_Goal of the exercise:_ Exact copies of all the entries below are expected in the answer.

(Extracted page text data)
____

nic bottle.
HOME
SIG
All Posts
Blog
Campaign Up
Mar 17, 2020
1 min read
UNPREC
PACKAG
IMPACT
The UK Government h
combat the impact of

____

_Problem solution:_
nic bottle.
HOME
SIG
All Posts
Blog
Campaign Up
Mar 17, 2020
1 min read
UNPREC
PACKAG
IMPACT
The UK Government h
combat the impact of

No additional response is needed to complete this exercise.